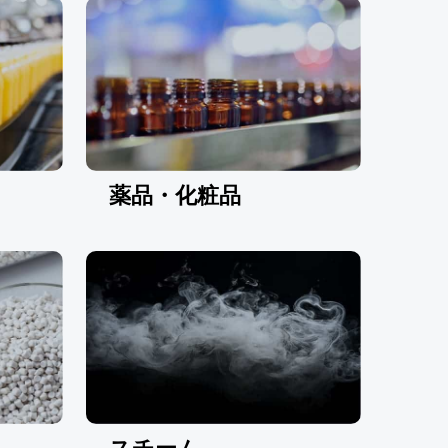
薬品・化粧品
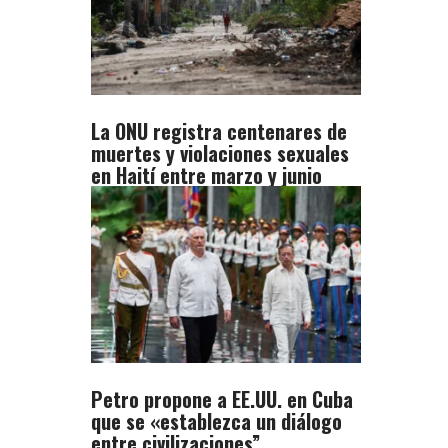
La ONU registra centenares de
muertes y violaciones sexuales
en Haití entre marzo y junio
Petro propone a EE.UU. en Cuba
que se «establezca un diálogo
entre civilizaciones”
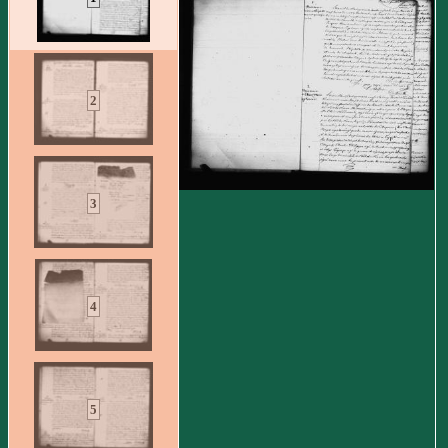
2
3
4
5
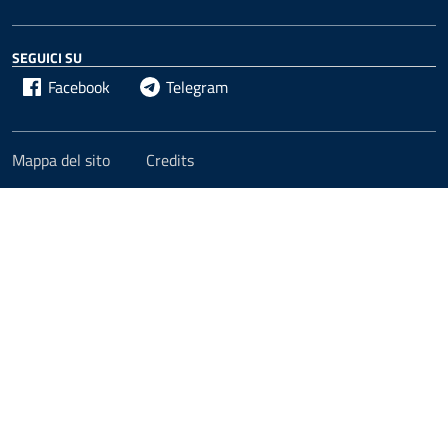
SEGUICI SU
Facebook
Telegram
Mappa del sito
Credits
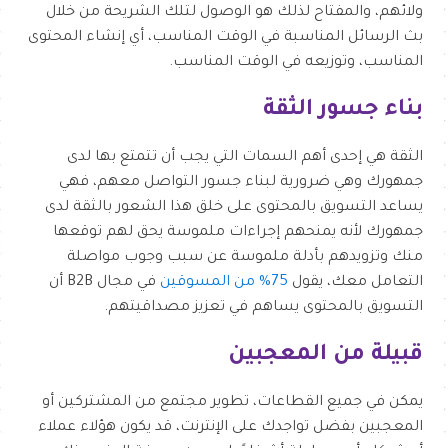
ولائهم، والمفتاح لذلك هو الوصول لتلك الشريحة من خلال
بث الرسائل المناسبة في الوقت المناسب، أي إنشاء المحتوى
المناسب، وتوزيعه في الوقت المناسب.
بناء جسور الثقة
الثقة هي إحدى أهم السمات التي يجب أن تتمتع بها لدى
جمهورك وهي ضرورية لبناء جسور التواصل معهم، فهي
يساعد التسويق بالمحتوى على خلق هذا الشعور بالثقة لدى
جمهورك لأنه يمنحهم إجراءات ملموسة يحق لهم توقعها
منك وتزويدهم بأدلة ملموسة عن سبب وجوب مواصلة
التعامل معك، يقول
75% من المسوقين
في مجال B2B أن
التسويق بالمحتوى يساهم في تعزيز مصداقيتهم.
قبيلة من المعجبين
يمكن في جميع القطاعات، تطوير مجتمع من المشتركين أو
المعجبين بفضل تواجدك على الإنترنت، قد يكون هؤلاء عملاء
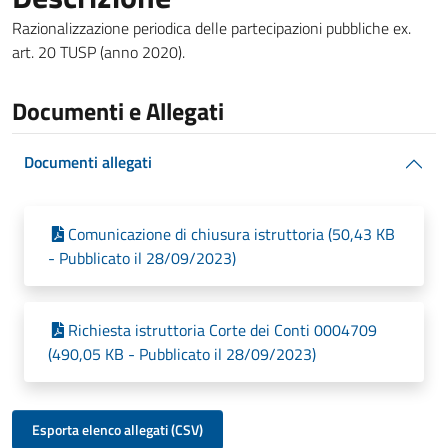
Razionalizzazione periodica delle partecipazioni pubbliche ex.
art. 20 TUSP (anno 2020).
Documenti e Allegati
Documenti allegati
Comunicazione di chiusura istruttoria (50,43 KB
- Pubblicato il 28/09/2023)
Richiesta istruttoria Corte dei Conti 0004709
(490,05 KB - Pubblicato il 28/09/2023)
Esporta elenco allegati (CSV)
────
**Required action:**
Please give back exactly the lines of the listing above that run from the one containing "يساعد التسويق بالمحتوى" through the one containing "قبيلة من المعجبين", and only those.

**Output for this exercise:**
يساعد التسويق بالمحتوى على خلق هذا الشعور بالثقة لدى
جمهورك لأنه يمنحهم إجراءات ملموسة يحق لهم توقعها
منك وتزويدهم بأدلة ملموسة عن سبب وجوب مواصلة
التعامل معك، يقول
75% من المسوقين
في مجال B2B أن
التسويق بالمحتوى يساهم في تعزيز مصداقيتهم.
قبيلة من المعجبين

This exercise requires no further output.